Gut, eines Tages gegen Abend stand ein schreckbares Gewitter über der Stadt; es donnerte und blitzte unbändig, und auf einmal hieß es: in der Sophienkirche hat's eingeschlagen! – Richtig – da brannte sie lichterloh. Mein Alter, der sonst bei so was immer vorn dran war, rührte diesmal nicht Hand nicht Fuß, und es hätte auch nichts geholfen. Er hatte mich unterm Arm, und wir standen in der Menschenmenge und sahen zu. Auf einmal schwankt der Turm, der wie eine Fackel war, hin und her und stürzt dann herunter auf das Kirchendach mit einem Krach, daß Menschen und Pferde in die Kniee schossen und ich mit.
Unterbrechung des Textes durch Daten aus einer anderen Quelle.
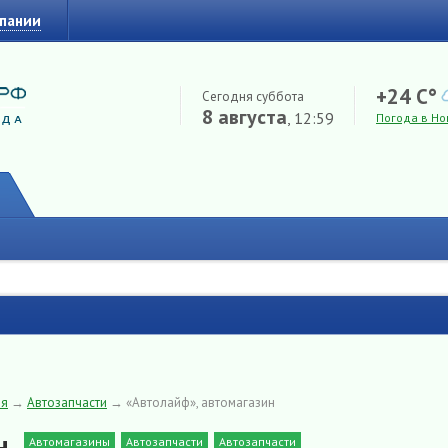
мпании
+24 C°
Сегодня суббота
8 августа
, 12:59
Погода в Но
ия
→
Автозапчасти
→
«Автолайф», автомагазин
н
Автомагазины
Автозапчасти
Автозапчасти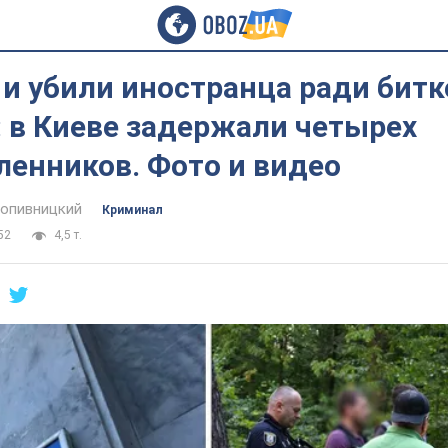
и убили иностранца ради битк
: в Киеве задержали четырех
енников. Фото и видео
опивницкий
Криминал
52
4,5 т.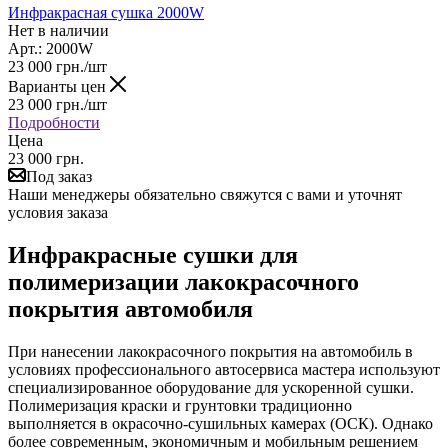
Инфракрасная сушка 2000W
Нет в наличии
Арт.: 2000W
23 000
грн.
/шт
Варианты цен
23 000
грн.
/шт
Подробности
Цена
23 000 грн.
Под заказ
Наши менеджеры обязательно свяжутся с вами и уточнят
условия заказа
Инфракрасные сушки для
полимеризации лакокрасочного
покрытия автомобиля
При нанесении лакокрасочного покрытия на автомобиль в
условиях профессионального автосервиса мастера используют
специализированное оборудование для ускоренной сушки.
Полимеризация краски и грунтовки традиционно
выполняется в окрасочно-сушильных камерах (ОСК). Однако
более современным, экономичным и мобильным решением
Mein Alter aber blieb aufrecht stehen und kehrte sich um und brachte mich nach Hause. Als wir in unserer Stube waren, ging er den ganzen Abend auf und ab, bis er plötzlich vor mir stehenblieb und sagte:

›Mutter, gottlob, die Tafel ist verbrannt! Mutter, ich konnt sie nicht mehr ansehen! – Gute Nacht, Mutter!‹ – Ich verstand ihn gar nicht und fragte, was das bedeuten solle, aber er schüttelte nur mit dem Kopf und ging zu Bett. Und das will ich auch tun, mein Flachs ist alle! Gute Nacht, ihr Herrn, gute Nacht, Kinder! – Komm, Annechen!« – Damit erhob sich die alte Frau und ging, auf ihren Stock und den Arm ihrer Tochter gestützt, hinaus ihrer kleinen Kammer zu, um von ihrem alten Gottfried mit dem eisernen Herzen, um von den beiden erschossenen Freiheitskämpfern weiterzuträumen. Der Karikaturenzeichner machte heute abend keinen Witz mehr, der Meister sog an der erloschenen Pfeife. Es war, als wage keiner sich von seinem Platz zu rühren; es war, als müsse nun gleich die Tür sich öffnen und der alte gewaltige Mann hereintreten mit dem schwarzen Reiter und dem grünen Jäger an seiner Seite, von denen der eine an der Oder und der andere dicht vor Paris begraben liegt auf dem Montmartre.

»Ich weiß, warum der Meister Karsten die Tafel nicht mehr ansehen konnte!« rief plötzlich eine klangvolle Mannsstimme, daß alle fast erschrocken aufsahen. Es war Rudolf, der Altgeselle, der sich in seinem Winkel hoch aufgerichtet hatte.

»Ich auch!« rief Bernhard, der zweite Gesell, seinem Gefährten die Hand auf die Schulter legend.

»Ich auch!« rief Strobel aufspringend. »Wieviel Wissende noch?«

»Ich auch!« rief der Meister. »Ich auch!« sagte ich. »In dem Wissen liegt die Zukunft – Gott segne das Vaterland!« Und dann – – – kam die Meisterin mit den Kartoffeln.